And, on the other side, from the very beginning, people like that zoo director: “Raboy disassociated his facility (from all information about Siri); he made it clear that the Burnet Park Zoo neither encouraged nor supported the graphic explorations.” Ah, but after “the public’s response made it clear that the work might be of some value after all . . . Onondaga County, New York--the county that employed David Raboy, operated the Syracuse Zoo and owned Siri the elephant--prepared to sue David Gucwa for ownership of the elephant art.”

This is the love story of two men and an elephant. Very early in the story, David Gucwa was separated from Siri: The elephant was transferred to a zoo in Buffalo, and Gucwa himself was laid off--denied access to his 8,000-pound friend. But by then, Gucwa, the elephant handler, and James Ehmann, the reporter, had formed their alliance. They still had the drawings, and they decided--on what was almost a hit-or-miss basis--to send them around for comment.

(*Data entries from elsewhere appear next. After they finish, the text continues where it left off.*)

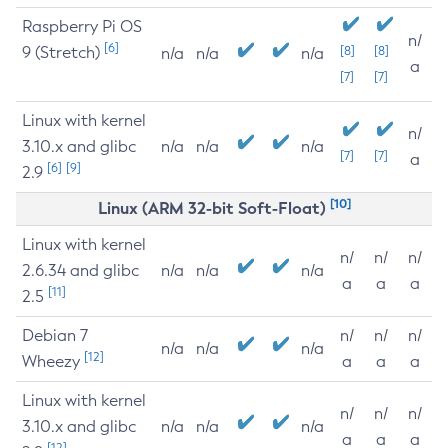
Raspberry Pi OS
n/
[6]
9 (Stretch)
[8]
[8]
n/a
n/a
n/a
a
[7]
[7]
Linux with kernel
n/
3.10.x and glibc
n/a
n/a
n/a
[7]
[7]
a
[6]
[9]
2.9
[10]
Linux (ARM 32-bit Soft-Float)
Linux with kernel
n/
n/
n/
2.6.34 and glibc
n/a
n/a
n/a
a
a
a
[11]
2.5
Debian 7
n/
n/
n/
n/a
n/a
n/a
[12]
Wheezy
a
a
a
Linux with kernel
n/
n/
n/
3.10.x and glibc
n/a
n/a
n/a
a
a
a
[12]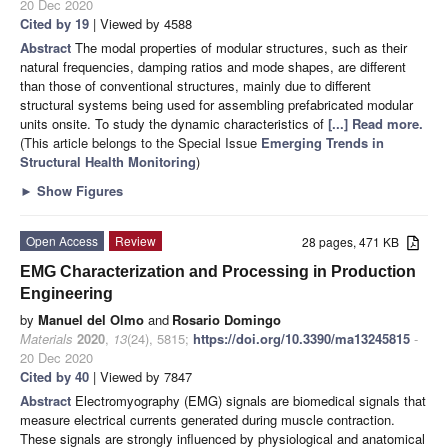
20 Dec 2020
Cited by 19
| Viewed by 4588
Abstract
The modal properties of modular structures, such as their
natural frequencies, damping ratios and mode shapes, are different
than those of conventional structures, mainly due to different
structural systems being used for assembling prefabricated modular
units onsite. To study the dynamic characteristics of
[...] Read more.
(This article belongs to the Special Issue
Emerging Trends in
Structural Health Monitoring
)
►
Show Figures
Open Access
Review
28 pages, 471 KB
EMG Characterization and Processing in Production
Engineering
by
Manuel del Olmo
and
Rosario Domingo
Materials
2020
,
13
(24), 5815;
https://doi.org/10.3390/ma13245815
-
20 Dec 2020
Cited by 40
| Viewed by 7847
Abstract
Electromyography (EMG) signals are biomedical signals that
measure electrical currents generated during muscle contraction.
These signals are strongly influenced by physiological and anatomical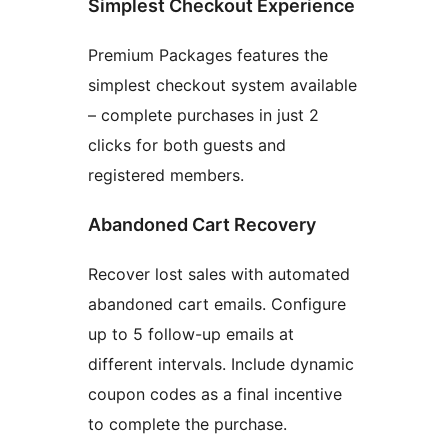
Simplest Checkout Experience
Premium Packages features the
simplest checkout system available
– complete purchases in just 2
clicks for both guests and
registered members.
Abandoned Cart Recovery
Recover lost sales with automated
abandoned cart emails. Configure
up to 5 follow-up emails at
different intervals. Include dynamic
coupon codes as a final incentive
to complete the purchase.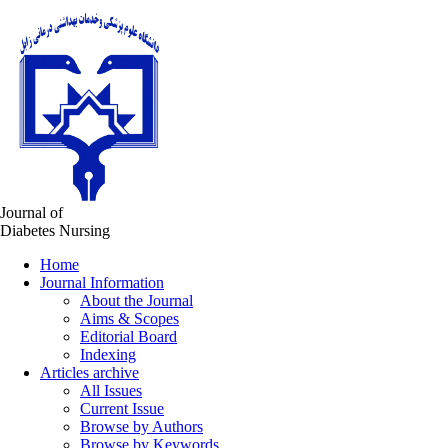
Journal of
Diabetes Nursing
Home
Journal Information
About the Journal
Aims & Scopes
Editorial Board
Indexing
Articles archive
All Issues
Current Issue
Browse by Authors
Browse by Keywords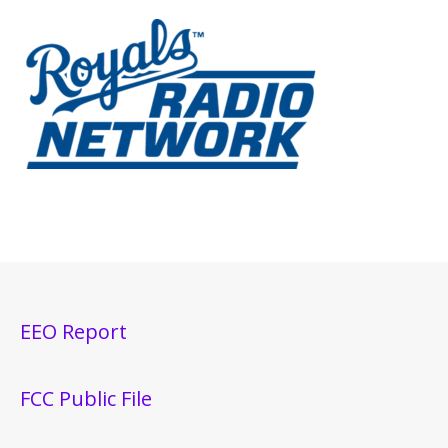
EEO Report
FCC Public File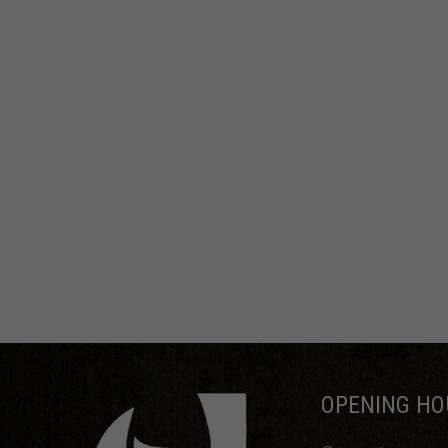
OPENING HO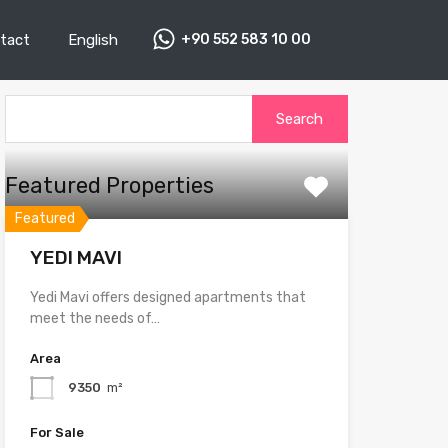
tact
English
+90 552 583 10 00
Search
for:
Featured Properties
Featured
YEDI MAVI
Yedi Mavi offers designed apartments that
meet the needs of…
Area
9350
m²
For Sale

“To Whom It May Concern” was what they named one of Siri’s most effective drawings of pebble-on-concrete. And Ehmann, gropingly eloquent in his effort to grasp what he and Gucwa had got hold of, speculates, “Even as man shoots radio signals and probes, carrying gold-etched images, into deep space for the edification of whomever might stumble across them, perhaps, in the floor drawings, the elephant was purposefully exposing her intelligence, her imagination, to whomever might care to take note. Viewed in such light, the title we offer becomes as personal a communication for the reader as it is for me, and as it was for David Gucwa. Anyone who had read this far is, like Gucwa, to whom it may concern.”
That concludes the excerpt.